AI: The Thirty Percent Confession

The Thirty Percent Confession | I, Cringely

The Thirty Percent Confession

Last time I told you the AI industry is paying a tax it doesn’t have to pay — that a great deal of what we grandly call “AI” is really just looking things up, and we’ve chosen to do that looking-up on the most expensive silicon ever manufactured. A number of you wrote to say I was overstating it. Surely, you said, the people setting hundreds of billions of dollars on fire know something I don’t.

So this week I won’t argue with you. I’ll let one of the largest companies in enterprise software argue with you instead — because it already has, in a research paper it published itself and seems to have hoped you wouldn’t read too closely.

The company is Salesforce. The same Salesforce selling you “agents,” an “agentic enterprise,” a tireless digital workforce to set beside your human one. While one part of the building handled the marketing, another part — Salesforce AI Research, the people whose job is to measure things rather than sell them — built a test to find out how well today’s best AI can do something gloriously unglamorous: find the right piece of information when it’s scattered across the mess of a normal company. Slack threads. GitHub. Meeting transcripts. Documents nobody filed correctly. The stuff every real business actually runs on.
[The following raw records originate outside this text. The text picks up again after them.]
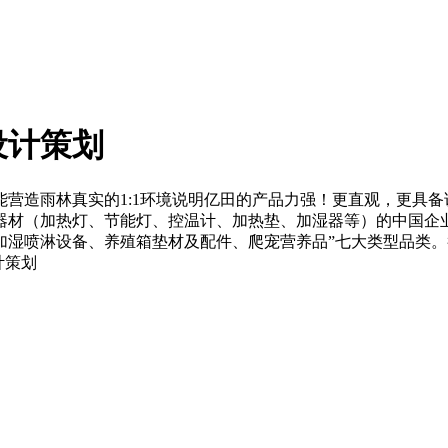
设计策划
营造雨林真实的1:1环境说明亿田的产品力强！更直观，更具备
材（加热灯、节能灯、控温计、加热垫、加湿器等）的中国企业。从
喷淋设备、养殖箱垫材及配件、爬宠营养品”七大类型品类。截至目
计策划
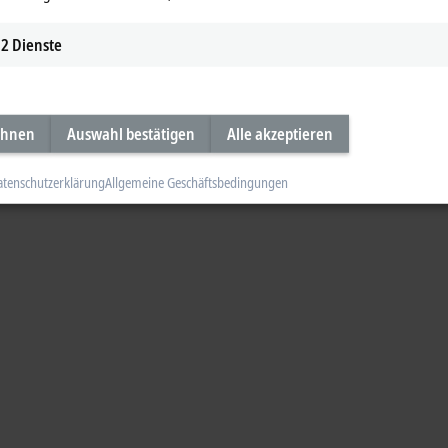
2
Dienste
ehnen
Auswahl bestätigen
Alle akzeptieren
atenschutzerklärung
Allgemeine Geschäftsbedingungen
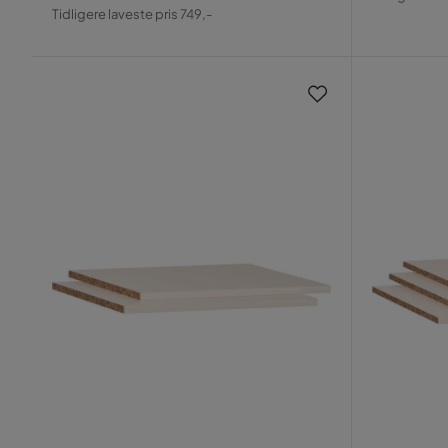
Pris
Original
Pris
Tidligere laveste pris 749,-
Pris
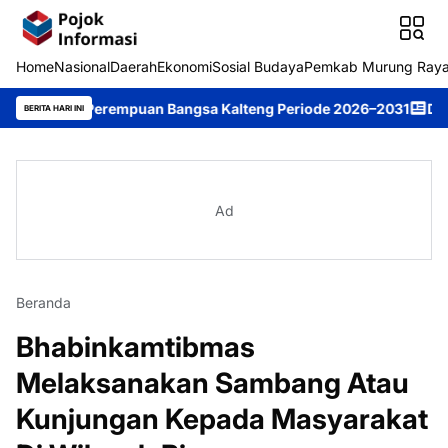
Home
Nasional
Daerah
Ekonomi
Sosial Budaya
Pemkab Murung Ray
in Perempuan Bangsa Kalteng Periode 2026–2031
DPRD Murung R
BERITA HARI INI
Ad
Beranda
Bhabinkamtibmas
Melaksanakan Sambang Atau
Kunjungan Kepada Masyarakat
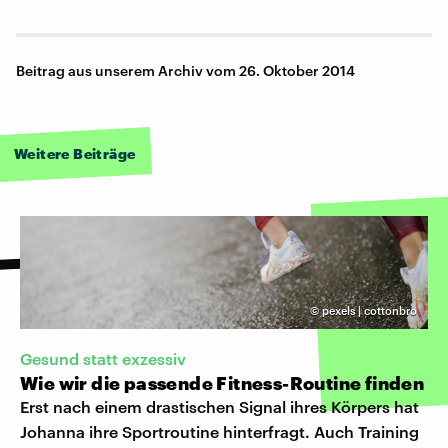
Beitrag aus unserem Archiv vom 26. Oktober 2014
Weitere Beiträge
©
pexels | cottonbro
Gesund statt exzessiv
Wie wir die passende Fitness-Routine finden
Erst nach einem drastischen Signal ihres Körpers hat
Johanna ihre Sportroutine hinterfragt. Auch Training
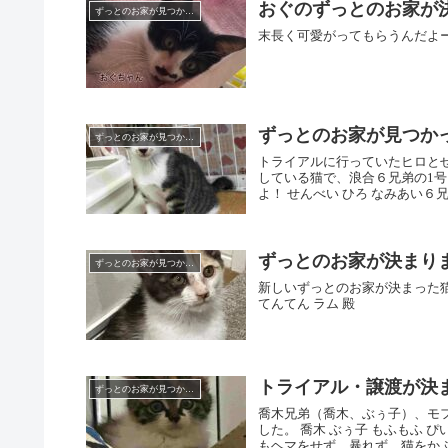
おぐのずっとのお家が
ずっとのお家が見つかりました
末長く可愛がってもらうんだよ
ずっとのお家が見つか
ずっとのお家が見つかりました
トライアルに行っていたヒロと
している猫で、浪合６兄弟の1号
よ！ せんべい ひろ なみあい６兄
ずっとのお家が決まり
ずっとのお家が見つかりました
新しいずっとのお家が決まった猫
てんてん ラム 殿
トライアル・譲渡が決
ずっとのお家が見つかりました
喬木兄弟（喬木、ぶぅ子）、モ
した。 喬木 ぶぅ子 もふもふ 
もヘマをせず、暴れず、猫をかぶっ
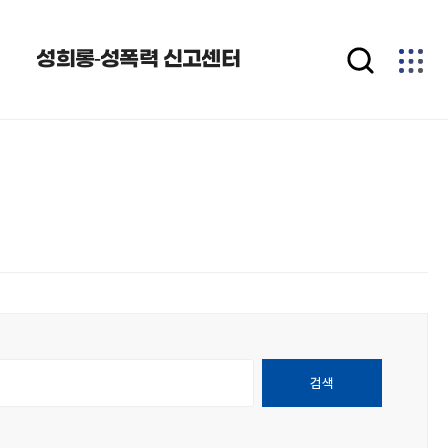
re (a.bid=b.bid) and btype='Issue' and (title like '%1%' or
성희롱-성폭력 신고센터
검색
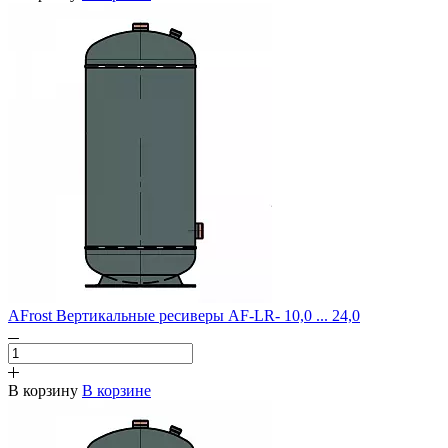
AFrost Вертикальные ресиверы AF-LR- 10,0 ... 24,0
В корзину
В корзине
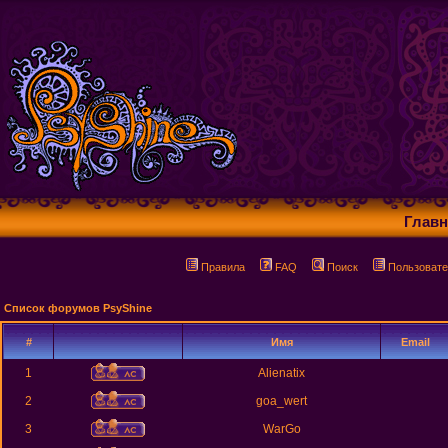
Главн
Правила
FAQ
Поиск
Пользовате
Список форумов PsyShine
#
Имя
Email
1
Alienatix
2
goa_wert
3
WarGo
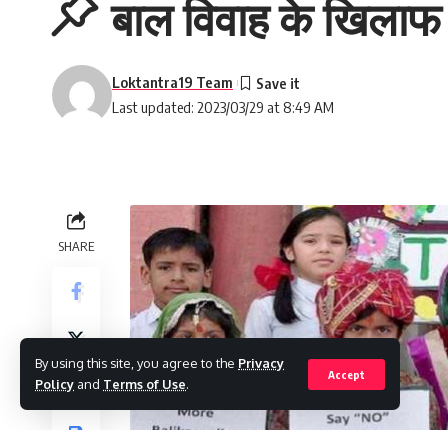
बाल विवाह के खिलाफ
Loktantra19 Team
Last updated: 2023/03/29 at 8:49 AM
SHARE
By using this site, you agree to the
Privacy
Accept
Policy
and
Terms of Use
.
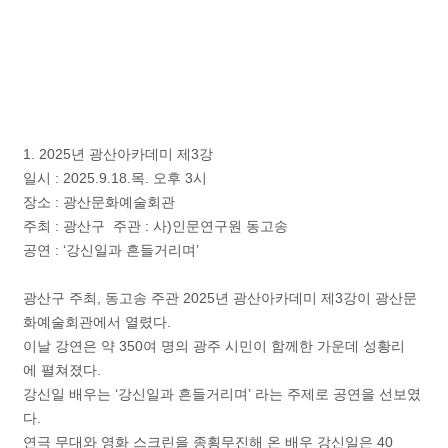
1. 2025년 광산아카데미 제3강
일시 : 2025.9.18.목. 오후 3시
장소 : 광산문화예술회관
주최 : 광산구 주관 : 사)인문연구원 동고송
공연 : ‘강신일과 흔들거리며’
광산구 주최, 동고송 주관 2025년 광산아카데미 제3강이 광산문
화예술회관에서 열렸다.
이날 강연은 약 350여 명의 광주 시민이 함께한 가운데 성황리
에 펼쳐졌다.
강신일 배우는 ‘강신일과 흔들거리며’ 라는 주제로 공연을 선보였
다.
연극 무대와 영화 스크린을 종횡무진해 온 배우 강신일은 40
They named it HERB — the Heterogeneous Enterprise RAG Benchmark — and they didn’t build it on the cheap. It’s a synthetic but painstakingly realistic company: 530 employees across 30 products, generating 39,190 documents, messages, transcripts, and pull requests, strewn about the way they really would be. The paper is on arXiv. The data is on Hugging Face. Anyone can check my arithmetic, which is exactly why I’m happy to build a column on it.

Now, the number.

When Salesforce turned the best agentic retrieval systems money can buy loose on HERB — top-tier models, the good stuff, with planning and tool use — they scored 32.96 out of 100. (Thirty-three, if we’re being precise; I rounded down for the headline.)

A third. On a test of finding information that is definitely, provably somewhere in the building. Two times out of three, the most advanced AI on the market went hunting for an answer that existed and came back with the wrong one — or with confident nonsense.

Sit with that, because two floors up the marketing department is selling you an autonomous digital employee, and the research department just published evidence that the digital employee finds the right file about a third of the time.

But the score isn’t the part that should keep you up at night. Two findings underneath it are.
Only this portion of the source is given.